# AutoEncoder Feature Selection
In this notebook, we will explore a deep learning-based approach for feature selection in hyperspectral data using autoencoders. Specifically, we will use the concrete_autoencoder library to train an autoencoder on our hyperspectral data and select the top K most important features based on the reconstruction error. We will apply this method to a real-world hyperspectral dataset and evaluate the performance of our feature selection approach using a classification task.

**Link to the original code**: [Link](https://github.com/mfbalin/Concrete-Autoencoders)

**Link to the paper**: [Link](https://arxiv.org/abs/1901.09346)
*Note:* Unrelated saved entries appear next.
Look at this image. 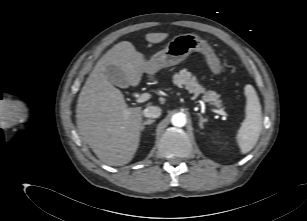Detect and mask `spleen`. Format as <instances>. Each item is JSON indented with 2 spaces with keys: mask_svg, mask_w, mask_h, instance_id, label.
Masks as SVG:
<instances>
[{
  "mask_svg": "<svg viewBox=\"0 0 307 221\" xmlns=\"http://www.w3.org/2000/svg\"><path fill=\"white\" fill-rule=\"evenodd\" d=\"M244 90L247 98L246 118L236 136L242 154L255 147L262 130V110L257 93L251 85H246Z\"/></svg>",
  "mask_w": 307,
  "mask_h": 221,
  "instance_id": "1",
  "label": "spleen"
}]
</instances>
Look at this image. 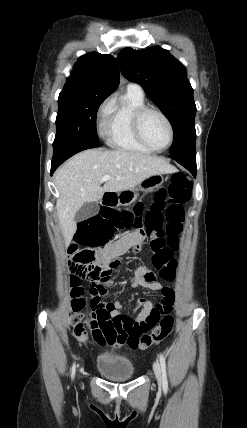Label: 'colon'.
<instances>
[{"mask_svg": "<svg viewBox=\"0 0 247 428\" xmlns=\"http://www.w3.org/2000/svg\"><path fill=\"white\" fill-rule=\"evenodd\" d=\"M191 188L190 178L184 173H177L172 176L168 190L158 192L155 203L145 206V217H119L125 213L120 210L119 204H104V212H93L92 217H86L85 222L80 225L74 241L88 248L75 245L70 254L76 271L90 282L92 294L96 298L94 302L91 300L93 312L89 320L96 340L102 338L110 345L127 344L132 349H146L164 340L172 331L174 319L169 315L172 299L132 301L136 306L152 307L151 317L127 320L110 316L108 305L100 299L106 293V283L119 261L105 264L95 251L97 243H101L100 239H119V232H129L130 226H135L136 230L146 233L150 238L152 264L159 271L160 277L168 282L174 281L177 268L174 253L179 247V235L183 230L185 216L184 205L191 197ZM133 213L137 216L140 212L136 209ZM73 284L74 333L83 335L87 334L81 322L85 302L76 278L73 279ZM161 316L165 317L161 319Z\"/></svg>", "mask_w": 247, "mask_h": 428, "instance_id": "5ec220e1", "label": "colon"}]
</instances>
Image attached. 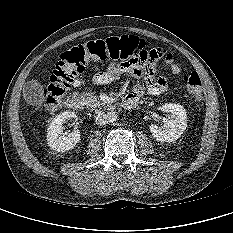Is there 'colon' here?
I'll list each match as a JSON object with an SVG mask.
<instances>
[{"label":"colon","mask_w":233,"mask_h":233,"mask_svg":"<svg viewBox=\"0 0 233 233\" xmlns=\"http://www.w3.org/2000/svg\"><path fill=\"white\" fill-rule=\"evenodd\" d=\"M143 48H147L144 40L133 35L96 39L71 47L60 55L59 62L50 77V83L43 90L45 104L48 107H56L89 62L110 61L111 65L117 62L126 63ZM164 66L169 67L173 72L179 71L178 65L172 63L169 55ZM184 82L195 100L199 101L203 98L202 80L197 72L186 74Z\"/></svg>","instance_id":"colon-1"}]
</instances>
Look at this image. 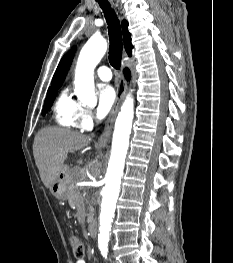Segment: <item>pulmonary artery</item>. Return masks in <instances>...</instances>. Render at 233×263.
<instances>
[{"mask_svg":"<svg viewBox=\"0 0 233 263\" xmlns=\"http://www.w3.org/2000/svg\"><path fill=\"white\" fill-rule=\"evenodd\" d=\"M97 76L102 80V81H110L112 78V72L109 67L107 66H101L97 69L96 71Z\"/></svg>","mask_w":233,"mask_h":263,"instance_id":"e3ab8cb5","label":"pulmonary artery"}]
</instances>
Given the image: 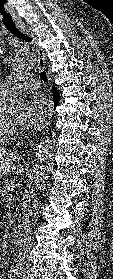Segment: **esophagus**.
Segmentation results:
<instances>
[{
  "label": "esophagus",
  "instance_id": "obj_1",
  "mask_svg": "<svg viewBox=\"0 0 113 279\" xmlns=\"http://www.w3.org/2000/svg\"><path fill=\"white\" fill-rule=\"evenodd\" d=\"M18 28L27 36L32 38L34 42V49L37 53L38 60H37V66L39 69H45L46 68V54L42 48L38 46V37L34 33V31L31 29L30 26L25 24H18Z\"/></svg>",
  "mask_w": 113,
  "mask_h": 279
}]
</instances>
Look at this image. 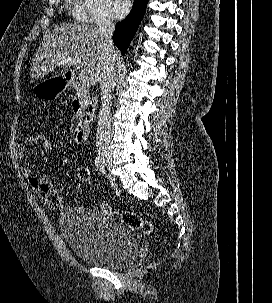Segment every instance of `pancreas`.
I'll return each instance as SVG.
<instances>
[{
	"instance_id": "cf45deb5",
	"label": "pancreas",
	"mask_w": 272,
	"mask_h": 303,
	"mask_svg": "<svg viewBox=\"0 0 272 303\" xmlns=\"http://www.w3.org/2000/svg\"><path fill=\"white\" fill-rule=\"evenodd\" d=\"M82 95H84L85 99L89 98V93L87 92L85 86L82 87Z\"/></svg>"
}]
</instances>
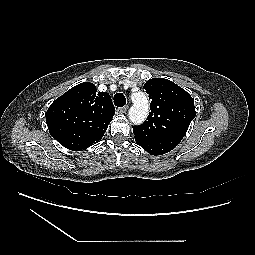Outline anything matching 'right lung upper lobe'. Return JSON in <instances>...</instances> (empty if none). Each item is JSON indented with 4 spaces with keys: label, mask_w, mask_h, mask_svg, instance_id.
Segmentation results:
<instances>
[{
    "label": "right lung upper lobe",
    "mask_w": 255,
    "mask_h": 255,
    "mask_svg": "<svg viewBox=\"0 0 255 255\" xmlns=\"http://www.w3.org/2000/svg\"><path fill=\"white\" fill-rule=\"evenodd\" d=\"M83 82L57 98L46 112L51 136L62 146L82 151L103 137L115 113L111 97Z\"/></svg>",
    "instance_id": "cb5924a9"
}]
</instances>
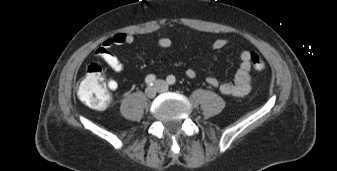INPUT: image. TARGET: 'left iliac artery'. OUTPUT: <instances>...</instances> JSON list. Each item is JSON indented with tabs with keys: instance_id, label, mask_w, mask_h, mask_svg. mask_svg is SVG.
Returning a JSON list of instances; mask_svg holds the SVG:
<instances>
[{
	"instance_id": "44dca946",
	"label": "left iliac artery",
	"mask_w": 337,
	"mask_h": 171,
	"mask_svg": "<svg viewBox=\"0 0 337 171\" xmlns=\"http://www.w3.org/2000/svg\"><path fill=\"white\" fill-rule=\"evenodd\" d=\"M167 82L170 84V85H174L175 82H176V79L173 75H170L167 77Z\"/></svg>"
}]
</instances>
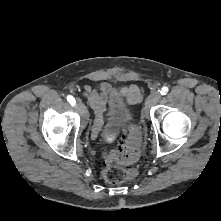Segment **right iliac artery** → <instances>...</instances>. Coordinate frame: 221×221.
Instances as JSON below:
<instances>
[{
	"mask_svg": "<svg viewBox=\"0 0 221 221\" xmlns=\"http://www.w3.org/2000/svg\"><path fill=\"white\" fill-rule=\"evenodd\" d=\"M67 101L72 105V106H75L76 105V100L73 96L71 95H68L67 96Z\"/></svg>",
	"mask_w": 221,
	"mask_h": 221,
	"instance_id": "82829eb1",
	"label": "right iliac artery"
}]
</instances>
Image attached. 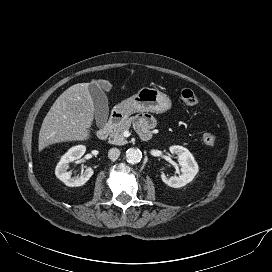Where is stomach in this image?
<instances>
[{
	"mask_svg": "<svg viewBox=\"0 0 272 272\" xmlns=\"http://www.w3.org/2000/svg\"><path fill=\"white\" fill-rule=\"evenodd\" d=\"M172 108V101L166 95L154 88L143 87L135 95L115 106L124 117L135 112L164 113Z\"/></svg>",
	"mask_w": 272,
	"mask_h": 272,
	"instance_id": "1",
	"label": "stomach"
}]
</instances>
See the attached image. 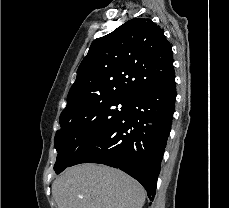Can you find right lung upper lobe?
<instances>
[{
	"label": "right lung upper lobe",
	"mask_w": 229,
	"mask_h": 208,
	"mask_svg": "<svg viewBox=\"0 0 229 208\" xmlns=\"http://www.w3.org/2000/svg\"><path fill=\"white\" fill-rule=\"evenodd\" d=\"M173 74L172 49L163 30L150 19H131L92 42L60 118L100 98H134Z\"/></svg>",
	"instance_id": "obj_1"
}]
</instances>
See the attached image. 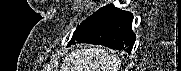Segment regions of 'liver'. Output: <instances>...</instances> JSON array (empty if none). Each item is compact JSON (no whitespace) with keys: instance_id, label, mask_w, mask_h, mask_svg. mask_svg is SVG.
<instances>
[{"instance_id":"liver-1","label":"liver","mask_w":181,"mask_h":71,"mask_svg":"<svg viewBox=\"0 0 181 71\" xmlns=\"http://www.w3.org/2000/svg\"><path fill=\"white\" fill-rule=\"evenodd\" d=\"M121 61L99 47H84L69 53L61 71H118Z\"/></svg>"}]
</instances>
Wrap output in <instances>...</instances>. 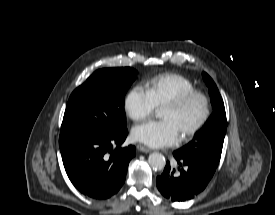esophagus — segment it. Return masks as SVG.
<instances>
[{"mask_svg": "<svg viewBox=\"0 0 275 215\" xmlns=\"http://www.w3.org/2000/svg\"><path fill=\"white\" fill-rule=\"evenodd\" d=\"M137 149L140 151V152H143V153H149L151 150L144 146V145H141V144H138L137 145Z\"/></svg>", "mask_w": 275, "mask_h": 215, "instance_id": "obj_1", "label": "esophagus"}]
</instances>
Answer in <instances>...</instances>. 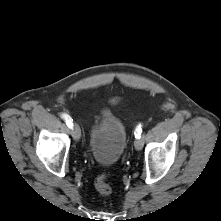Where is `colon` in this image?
I'll return each instance as SVG.
<instances>
[{"label":"colon","mask_w":221,"mask_h":221,"mask_svg":"<svg viewBox=\"0 0 221 221\" xmlns=\"http://www.w3.org/2000/svg\"><path fill=\"white\" fill-rule=\"evenodd\" d=\"M96 191L103 196L109 195L112 192V187L108 181L106 174H100L94 181Z\"/></svg>","instance_id":"1"}]
</instances>
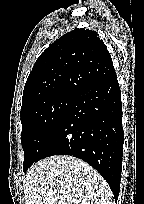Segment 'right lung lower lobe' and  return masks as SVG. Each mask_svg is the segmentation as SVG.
<instances>
[{
    "label": "right lung lower lobe",
    "instance_id": "obj_1",
    "mask_svg": "<svg viewBox=\"0 0 144 204\" xmlns=\"http://www.w3.org/2000/svg\"><path fill=\"white\" fill-rule=\"evenodd\" d=\"M123 142L121 92L113 72L76 94L42 146L37 161L61 154L86 161L107 181L116 201Z\"/></svg>",
    "mask_w": 144,
    "mask_h": 204
}]
</instances>
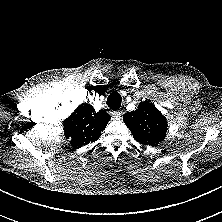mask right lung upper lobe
<instances>
[{
  "mask_svg": "<svg viewBox=\"0 0 222 222\" xmlns=\"http://www.w3.org/2000/svg\"><path fill=\"white\" fill-rule=\"evenodd\" d=\"M110 119L104 110L96 112L92 105L81 104L63 122L65 137L74 147L86 145L99 139Z\"/></svg>",
  "mask_w": 222,
  "mask_h": 222,
  "instance_id": "cb5924a9",
  "label": "right lung upper lobe"
}]
</instances>
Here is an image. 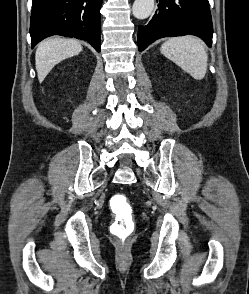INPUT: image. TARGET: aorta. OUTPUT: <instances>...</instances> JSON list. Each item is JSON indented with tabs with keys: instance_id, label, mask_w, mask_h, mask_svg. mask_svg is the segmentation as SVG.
Wrapping results in <instances>:
<instances>
[{
	"instance_id": "obj_1",
	"label": "aorta",
	"mask_w": 249,
	"mask_h": 294,
	"mask_svg": "<svg viewBox=\"0 0 249 294\" xmlns=\"http://www.w3.org/2000/svg\"><path fill=\"white\" fill-rule=\"evenodd\" d=\"M154 9V0H135L132 13L135 18L143 20L148 18Z\"/></svg>"
}]
</instances>
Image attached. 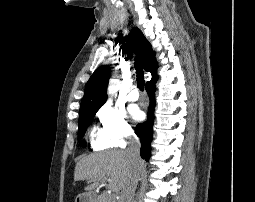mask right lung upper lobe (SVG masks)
Here are the masks:
<instances>
[{"label":"right lung upper lobe","mask_w":255,"mask_h":202,"mask_svg":"<svg viewBox=\"0 0 255 202\" xmlns=\"http://www.w3.org/2000/svg\"><path fill=\"white\" fill-rule=\"evenodd\" d=\"M126 50L129 57H131L132 52H136L143 68L151 73L152 79L146 84L156 82L158 76L155 72L157 69L155 53L148 40L137 27L133 28L128 35ZM109 76L110 68L107 65H103L95 70L86 84L80 111L99 109L106 102Z\"/></svg>","instance_id":"obj_1"}]
</instances>
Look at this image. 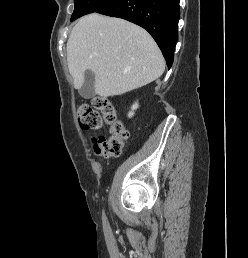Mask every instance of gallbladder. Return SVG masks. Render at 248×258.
<instances>
[{"label":"gallbladder","instance_id":"1","mask_svg":"<svg viewBox=\"0 0 248 258\" xmlns=\"http://www.w3.org/2000/svg\"><path fill=\"white\" fill-rule=\"evenodd\" d=\"M94 83L95 74L91 70H86L84 73V83L80 89V94L82 97L88 99L94 95Z\"/></svg>","mask_w":248,"mask_h":258}]
</instances>
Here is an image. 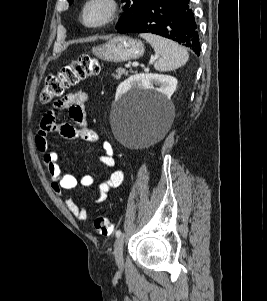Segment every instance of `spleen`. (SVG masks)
Returning <instances> with one entry per match:
<instances>
[{"label":"spleen","instance_id":"spleen-1","mask_svg":"<svg viewBox=\"0 0 267 301\" xmlns=\"http://www.w3.org/2000/svg\"><path fill=\"white\" fill-rule=\"evenodd\" d=\"M140 36L152 46L155 53L159 56V60L154 64V68L157 71L175 70L185 65L189 59L186 49L174 41L149 33L141 34Z\"/></svg>","mask_w":267,"mask_h":301}]
</instances>
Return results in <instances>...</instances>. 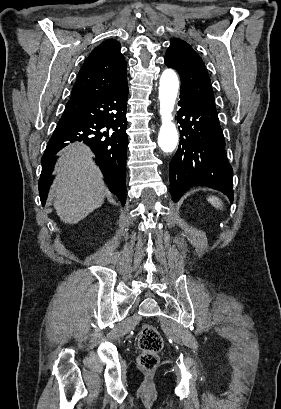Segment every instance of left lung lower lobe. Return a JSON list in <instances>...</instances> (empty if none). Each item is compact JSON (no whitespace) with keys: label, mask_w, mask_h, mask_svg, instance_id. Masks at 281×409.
I'll list each match as a JSON object with an SVG mask.
<instances>
[{"label":"left lung lower lobe","mask_w":281,"mask_h":409,"mask_svg":"<svg viewBox=\"0 0 281 409\" xmlns=\"http://www.w3.org/2000/svg\"><path fill=\"white\" fill-rule=\"evenodd\" d=\"M180 143L169 165L173 201L192 186H208L233 202V170L225 155V140L216 108L180 91ZM179 127V128H180Z\"/></svg>","instance_id":"1"}]
</instances>
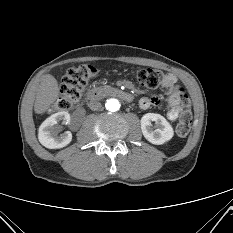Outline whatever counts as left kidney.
Here are the masks:
<instances>
[{
	"label": "left kidney",
	"mask_w": 233,
	"mask_h": 233,
	"mask_svg": "<svg viewBox=\"0 0 233 233\" xmlns=\"http://www.w3.org/2000/svg\"><path fill=\"white\" fill-rule=\"evenodd\" d=\"M141 130L144 137L155 145L164 144L174 135L170 123L162 115L156 113H146L142 116Z\"/></svg>",
	"instance_id": "5707ae66"
}]
</instances>
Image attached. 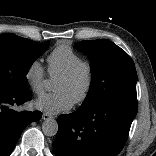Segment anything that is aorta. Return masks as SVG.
I'll list each match as a JSON object with an SVG mask.
<instances>
[{"label": "aorta", "instance_id": "obj_1", "mask_svg": "<svg viewBox=\"0 0 156 156\" xmlns=\"http://www.w3.org/2000/svg\"><path fill=\"white\" fill-rule=\"evenodd\" d=\"M42 131L46 136H55L58 132L57 121L52 118H47L42 124Z\"/></svg>", "mask_w": 156, "mask_h": 156}]
</instances>
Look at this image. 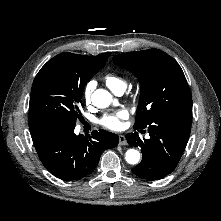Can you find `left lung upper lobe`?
Instances as JSON below:
<instances>
[{
    "label": "left lung upper lobe",
    "instance_id": "left-lung-upper-lobe-1",
    "mask_svg": "<svg viewBox=\"0 0 221 221\" xmlns=\"http://www.w3.org/2000/svg\"><path fill=\"white\" fill-rule=\"evenodd\" d=\"M118 66L140 82V99L134 128H145L162 115L192 116V96L179 64L159 49L114 55Z\"/></svg>",
    "mask_w": 221,
    "mask_h": 221
}]
</instances>
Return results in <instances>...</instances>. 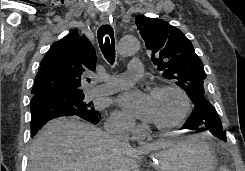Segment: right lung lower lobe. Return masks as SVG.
<instances>
[{"mask_svg": "<svg viewBox=\"0 0 245 171\" xmlns=\"http://www.w3.org/2000/svg\"><path fill=\"white\" fill-rule=\"evenodd\" d=\"M31 110V136L33 137L48 121L62 116H79L86 121L97 124L100 113L86 114L64 99L53 95L33 97L30 103Z\"/></svg>", "mask_w": 245, "mask_h": 171, "instance_id": "98d812e1", "label": "right lung lower lobe"}]
</instances>
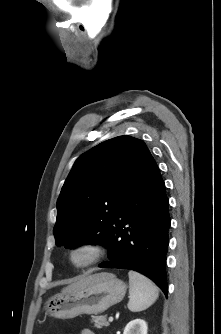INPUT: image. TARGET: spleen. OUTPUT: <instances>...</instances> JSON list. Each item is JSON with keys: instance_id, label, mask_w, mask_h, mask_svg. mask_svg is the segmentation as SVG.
<instances>
[{"instance_id": "1", "label": "spleen", "mask_w": 221, "mask_h": 334, "mask_svg": "<svg viewBox=\"0 0 221 334\" xmlns=\"http://www.w3.org/2000/svg\"><path fill=\"white\" fill-rule=\"evenodd\" d=\"M129 302L128 309L140 312L150 307L158 298V288L144 275L129 271Z\"/></svg>"}]
</instances>
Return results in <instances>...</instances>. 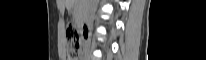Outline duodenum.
Listing matches in <instances>:
<instances>
[{"label": "duodenum", "instance_id": "410a0bca", "mask_svg": "<svg viewBox=\"0 0 206 60\" xmlns=\"http://www.w3.org/2000/svg\"><path fill=\"white\" fill-rule=\"evenodd\" d=\"M89 29H90V24L85 22L83 25H82V31H83V34L85 36H87L89 34Z\"/></svg>", "mask_w": 206, "mask_h": 60}]
</instances>
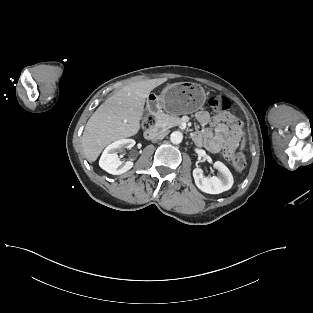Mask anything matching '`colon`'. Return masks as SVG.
Wrapping results in <instances>:
<instances>
[{
	"mask_svg": "<svg viewBox=\"0 0 313 313\" xmlns=\"http://www.w3.org/2000/svg\"><path fill=\"white\" fill-rule=\"evenodd\" d=\"M209 106L218 112H225L231 107V101L229 98L223 95H212L208 101ZM155 124L154 117L152 115L146 116L142 121V127L149 129ZM226 159H228L236 171L241 172L246 167V158L244 154L236 148L227 146L223 152Z\"/></svg>",
	"mask_w": 313,
	"mask_h": 313,
	"instance_id": "5ec220e1",
	"label": "colon"
}]
</instances>
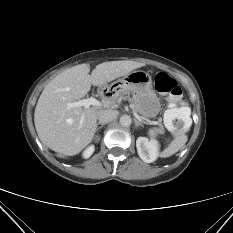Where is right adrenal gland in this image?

Autoencoders are a type of neural network that learns to reconstruct input data from a compressed representation, also known as the latent space. They consist of two main components: an encoder that maps the input data into the latent space, and a decoder that reconstructs the input data from the latent representation.

Autoencoders have been shown to be effective in feature selection by learning a compressed representation of the input data that retains the most important features. By training the autoencoder on the input data and then examining the importance of the latent features, we can select the top K most important features and discard the rest.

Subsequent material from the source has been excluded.